Republicans are winning a majority of Hispanic conservatives. How much does that matter?
Roughly one-third (32%) of Latino registered voters describe their political views as conservative, while 36% say they are moderate and 28% say they are liberal.
Hispanic men are more likely to call themselves conservative, (27%), non-millennial (40%) much more than millennials (21%), which ought to be reassuring to Democrats, but among those who don’t have a high school degree, 43% identify as conservative, 45% among those who mainly use Spanish, and 36% who are foreign-born.
Those are exactly the sort of voters that Democrats usually count on voting for them. Sort of. Remember DACA? The argument for DACA tested well in polls, but it also tests better when it comes to voting. Turning a bunch of millennial college graduates into citizens would be most favorable to Democrats.

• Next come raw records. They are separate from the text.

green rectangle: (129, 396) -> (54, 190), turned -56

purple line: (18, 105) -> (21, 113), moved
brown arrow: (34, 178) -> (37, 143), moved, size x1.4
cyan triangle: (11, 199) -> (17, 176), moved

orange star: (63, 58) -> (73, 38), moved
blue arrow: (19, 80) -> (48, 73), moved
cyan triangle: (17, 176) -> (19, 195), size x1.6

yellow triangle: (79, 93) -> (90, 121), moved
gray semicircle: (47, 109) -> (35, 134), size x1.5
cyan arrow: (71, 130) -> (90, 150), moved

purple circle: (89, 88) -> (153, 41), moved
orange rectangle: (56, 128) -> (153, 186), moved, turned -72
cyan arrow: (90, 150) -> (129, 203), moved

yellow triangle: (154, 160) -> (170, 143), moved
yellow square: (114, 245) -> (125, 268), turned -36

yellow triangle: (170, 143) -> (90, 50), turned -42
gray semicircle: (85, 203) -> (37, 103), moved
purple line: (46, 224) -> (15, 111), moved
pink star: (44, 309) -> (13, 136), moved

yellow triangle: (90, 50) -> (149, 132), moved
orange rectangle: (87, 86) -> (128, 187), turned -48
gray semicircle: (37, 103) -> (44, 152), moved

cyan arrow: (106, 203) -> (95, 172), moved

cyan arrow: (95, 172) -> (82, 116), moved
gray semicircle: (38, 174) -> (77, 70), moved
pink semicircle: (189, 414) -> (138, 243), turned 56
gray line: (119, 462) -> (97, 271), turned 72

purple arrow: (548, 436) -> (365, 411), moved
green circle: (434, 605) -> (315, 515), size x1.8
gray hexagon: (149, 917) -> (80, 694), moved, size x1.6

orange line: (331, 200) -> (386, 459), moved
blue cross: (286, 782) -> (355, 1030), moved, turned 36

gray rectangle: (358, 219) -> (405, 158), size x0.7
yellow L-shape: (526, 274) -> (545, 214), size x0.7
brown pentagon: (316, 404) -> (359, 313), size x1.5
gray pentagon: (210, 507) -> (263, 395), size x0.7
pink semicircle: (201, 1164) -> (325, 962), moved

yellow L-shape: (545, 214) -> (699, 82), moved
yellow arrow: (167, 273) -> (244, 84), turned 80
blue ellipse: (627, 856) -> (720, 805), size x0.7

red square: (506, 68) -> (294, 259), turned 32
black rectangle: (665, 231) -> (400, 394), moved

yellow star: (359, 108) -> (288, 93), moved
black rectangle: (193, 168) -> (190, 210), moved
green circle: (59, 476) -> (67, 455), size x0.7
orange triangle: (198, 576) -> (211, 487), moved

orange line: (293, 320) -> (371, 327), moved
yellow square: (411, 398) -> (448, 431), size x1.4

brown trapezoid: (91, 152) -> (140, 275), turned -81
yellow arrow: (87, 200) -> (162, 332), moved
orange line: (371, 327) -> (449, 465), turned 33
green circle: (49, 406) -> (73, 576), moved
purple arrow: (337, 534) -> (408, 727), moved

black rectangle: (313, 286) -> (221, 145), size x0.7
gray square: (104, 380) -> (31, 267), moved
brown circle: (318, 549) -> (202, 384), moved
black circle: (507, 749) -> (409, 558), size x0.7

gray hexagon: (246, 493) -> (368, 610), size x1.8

The even scarier, to Democrats, the explanation for why President Trump won Hispanics is that he did so for the same reason that they called him a racist.
The Lake Research survey produced an unexpected result: Latinos were more sympathetic than either white or Black voters to Republican “dog whistle” messages.
The dog whistle messages tested by Lake Research included:
Taking a second look at illegal immigration from places overrun with drugs and criminal gangs, is just common sense. And so is fully funding the police, so our communities are not threatened by people who refuse to follow our laws.
And
We need to make sure we take care of our own people first, especially the people who politicians have cast aside for too long to cater to whatever special interest groups yell the loudest or riot in the street.
The receptivity of Hispanics to such messages led Haney-López to conclude that “those Latinos most likely to vote Republican do so for racial reasons.”
What matters most, Haney-López continued, “is susceptibility to Republican ‘dog whistle’ racial frames that trumpet the threat from illegal aliens, rapists, rioters and terrorists.”
This is a slow learning process for both sides. Everything that the consultant class had been telling Republican and Democrat politicians was very wrong. The question is which side will learn first. This is an article from the New York Times, the second in a series, warning Democrats to tone down the wokeness. Will Republicans learn that populism works with Hispanic voters? Or will the party go back to the failed Romneyisms?